● Material shown:
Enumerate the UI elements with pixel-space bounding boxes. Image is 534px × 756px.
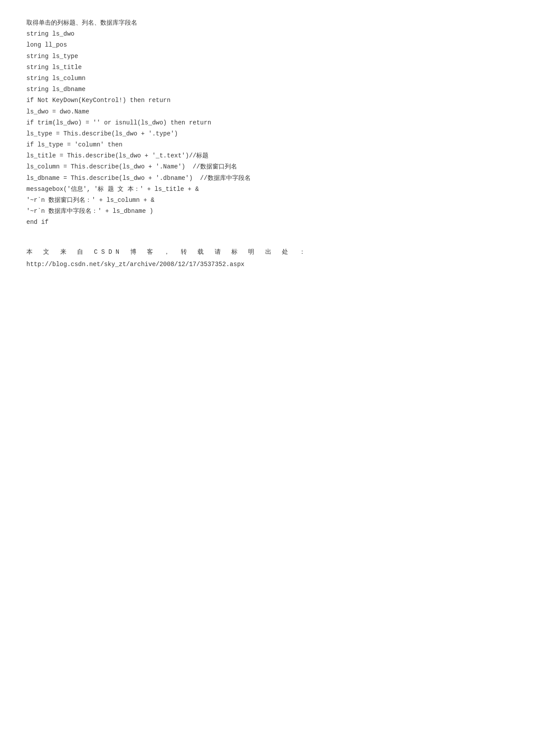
code-block: 取得单击的列标题、列名、数据库字段名 string ls_dwo long ll… [26,18,508,228]
footer-description: 本 文 来 自 CSDN 博 客 ， 转 载 请 标 明 出 处 ： [26,246,508,258]
code-line-12: ls_title = This.describe(ls_dwo + '_t.te… [26,150,508,161]
code-line-15: messagebox('信息', '标 题 文 本：' + ls_title +… [26,184,508,195]
code-line-18: end if [26,217,508,228]
code-line-10: ls_type = This.describe(ls_dwo + '.type'… [26,128,508,139]
code-line-2: long ll_pos [26,40,508,51]
code-line-4: string ls_title [26,62,508,73]
code-line-11: if ls_type = 'column' then [26,139,508,150]
comment-header: 取得单击的列标题、列名、数据库字段名 [26,18,508,29]
footer-section: 本 文 来 自 CSDN 博 客 ， 转 载 请 标 明 出 处 ： http:… [26,246,508,270]
code-line-13: ls_column = This.describe(ls_dwo + '.Nam… [26,161,508,172]
code-line-6: string ls_dbname [26,84,508,95]
code-line-7: if Not KeyDown(KeyControl!) then return [26,95,508,106]
code-line-1: string ls_dwo [26,29,508,40]
code-line-9: if trim(ls_dwo) = '' or isnull(ls_dwo) t… [26,117,508,128]
code-line-16: '~r`n 数据窗口列名：' + ls_column + & [26,195,508,206]
code-line-14: ls_dbname = This.describe(ls_dwo + '.dbn… [26,173,508,184]
code-line-17: '~r`n 数据库中字段名：' + ls_dbname ) [26,206,508,217]
code-line-3: string ls_type [26,51,508,62]
code-line-5: string ls_column [26,73,508,84]
footer-url: http://blog.csdn.net/sky_zt/archive/2008… [26,258,508,270]
code-line-8: ls_dwo = dwo.Name [26,106,508,117]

● Required action: If a line in the material contains "footer", show it.

● Response to this task:
footer-description: 本 文 来 自 CSDN 博 客 ， 转 载 请 标 明 出 处 ： [26,246,508,258]
footer-section: 本 文 来 自 CSDN 博 客 ， 转 载 请 标 明 出 处 ： http:… [26,246,508,270]
footer-url: http://blog.csdn.net/sky_zt/archive/2008… [26,258,508,270]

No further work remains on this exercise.